» **Dataset items**
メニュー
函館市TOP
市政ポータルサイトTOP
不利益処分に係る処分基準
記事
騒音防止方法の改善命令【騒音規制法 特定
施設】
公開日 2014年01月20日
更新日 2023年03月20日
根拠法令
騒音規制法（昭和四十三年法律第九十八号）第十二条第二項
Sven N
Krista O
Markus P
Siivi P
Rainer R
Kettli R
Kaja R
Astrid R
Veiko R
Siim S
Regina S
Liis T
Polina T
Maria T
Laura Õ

==

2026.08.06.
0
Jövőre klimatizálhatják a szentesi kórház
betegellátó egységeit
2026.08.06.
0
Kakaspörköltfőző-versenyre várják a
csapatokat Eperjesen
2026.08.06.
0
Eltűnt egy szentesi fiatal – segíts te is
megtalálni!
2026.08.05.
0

» **Task objective**
Copy each line above where the string "szentesi" occurs.

» **Worked solution**
Jövőre klimatizálhatják a szentesi kórház
Eltűnt egy szentesi fiatal – segíts te is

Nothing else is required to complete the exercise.